By Andy Marston, Sports Pundit
Scuderia Ferrari has announced WHOOP as its Official Health and Fitness Wearable Partner from the 2026 Formula 1 season with an ambition to extend “data-driven approach beyond the car.”
WHOOP devices will be rolled out across the Ferrari team to monitor sleep, stress, recovery and overall wellness, extending Ferrari’s long-standing data culture from the car to the human performance layer.
WHOOP CEO Will Ahmed has been clear that this is not a logo-led deal, but a fully embedded collaboration where product usage, science and outcomes matter as much as visibility.
Ferrari’s medical staff will work directly with WHOOP’s Performance Science team, led by Dr Kristen Holmes PhD, to analyse physical readiness and recovery in one of the most demanding environments in global sport, with insights feeding back into training and workload decisions.
The partnership is positioned as a shared R&D effort, combining Ferrari’s high-performance engineering mindset with WHOOP’s human performance data to improve consistency, resilience and efficiency across a long F1 season.
Why It Matters:
Elite sport is one of the best testing environments in the world, yet most sponsorship deals barely make use of it.
Too often, partnerships stop at branding and hospitality rather than tapping into the performance infrastructure sitting right in front of them. This deal does the opposite, anchoring the relationship around measurable inputs and outcomes rather than vague wellness messaging.
As Ferrari’s Chief Racing Revenue Officer, Lorenzo Giorgetti put it:
“The partnership with WHOOP allows us to extend our data-driven approach beyond the car, to aspects more related to the human factor, by combining our expertise in high-performance engineering with WHOOP insights into human health.”
WHOOP has seen this playbook work before. In its large-scale partnership with Major League Baseball, thousands of Minor League players wore WHOOP devices, generating insights that influenced training loads, roster decisions and injury prevention across clubs like the Baltimore Orioles.

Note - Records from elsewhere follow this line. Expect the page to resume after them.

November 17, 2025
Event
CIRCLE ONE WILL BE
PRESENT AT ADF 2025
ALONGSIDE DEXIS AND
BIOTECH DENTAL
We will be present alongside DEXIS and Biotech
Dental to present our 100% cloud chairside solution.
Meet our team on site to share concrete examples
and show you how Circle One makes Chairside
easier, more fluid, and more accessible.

A decade on, Ferrari now becomes the Formula 1 version of that laboratory.
There is, of course, a bigger takeaway here. Many sports organisations already have elite facilities, medical teams and performance staff, yet still sell partnerships mainly through hospitality and logo placement. That’s increasingly out of step with what sponsors want.
Brands are shifting toward health, prevention and performance, not just exposure. Teams that can translate their elite environments into credible wellbeing platforms stand to unlock a very different tier of partnership value.
Just this week, UAE Team Emirates announced a partnership with Eight Sleep, embedding sleep technology directly into recovery and performance programmes. It is a different sport (and budget), but the same underlying idea is present of elite teams as living laboratories where human performance products are tested, refined and validated under extreme conditions.
Taken together, the Ferrari and UAE Team Emirates deals show how sport can move from being a marketing channel to becoming part of the product itself. I would love to see how this trend advances in future, potentially with the launch of co-created products between sports organisations and brands as a result of the insights gleaned.